How to make it only printed once, maybe use `if` function?

why should I do this instead of `isinteger` ?

I think in the second loop you should add `j` instead of `i`, then every line is different.

1 Like

Well, maybe I should read your code more carefully to understand what you are doing. But since you are working with integers, you should use proper integer arithmetic. Use `div` and `rem` for dividing integers and for checking if one integer is divisible by another.

Float operations have rounding errors, and is just basically the wrong domain.

1 Like

For the check, you could also use `rem` to see if there is no remainder, like @DNF mentioned.

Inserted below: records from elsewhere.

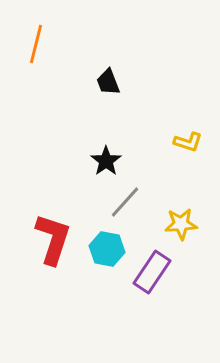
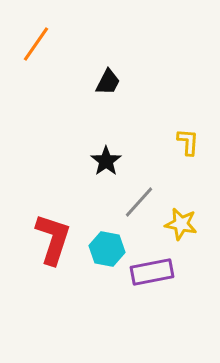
orange line: rotated 21 degrees clockwise
black trapezoid: rotated 132 degrees counterclockwise
yellow L-shape: rotated 104 degrees counterclockwise
gray line: moved 14 px right
yellow star: rotated 16 degrees clockwise
purple rectangle: rotated 45 degrees clockwise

``````if rem(q1*p2,p1)==0 && rem(q*p1,p)==0
``````
1 Like

Thanks for the advice. `isinteger` is working great now.

Well, I am warning you against it. It will be slow, and it could be inaccurate for large integers.

And it’s just generally not the correct approach. I advise you to learn about integer arithmetic. It is powerful and extremely efficient.

2 Likes

How to calculate the time? I try to use `@btime` and it is not working…

Then, how to calculate inaccuracy?

There are an infinite number of them. How many and which ones do you wish to print?

For eg. this will print several of such triplets:

``````julia> let (p, q) = (2, 5), i = 1
for coeff1 in -5:5
coeff1 in (0, 1) && continue
for coeff2 in coeff1+1:5
coeff2 in (0, 1) && continue
println("\$i \t (\$p, \$q) \t \$(coeff1.*(p, q)) \t \$(coeff2.*(p, q))")
i += 1
end
end
end
1        (2, 5)          (-10, -25)      (-8, -20)
2        (2, 5)          (-10, -25)      (-6, -15)
3        (2, 5)          (-10, -25)      (-4, -10)
.
.
.
34       (2, 5)          (6, 15)         (8, 20)
35       (2, 5)          (6, 15)         (10, 25)
36       (2, 5)          (8, 20)         (10, 25)

``````

Around 30 list of triplets (the chosen pair (p,q) and the other two that you have calculated ) is enough. Wow you can find negative ordered pairs, although I didn’t get your code :

``````for coeff1 in -5:5
coeff1 in (0, 1) && continue
``````

That is just a short way of writing

``````for coeff1 in -5:5
if coeff1 in (0, 1)
continue
end
``````

i.e. we’ll be multiplying `p` and `q` by this `coeff1`, but if `coeff1` is `1` then we’ll just get the same original `p` and `q`, and if `coeff1` is `0` then the result will be `(0, 0)` which we don’t want. So we skip both of those values by checking whether `coeff1 in (0, 1)`, and if it is we continue with the next iteration of the loop.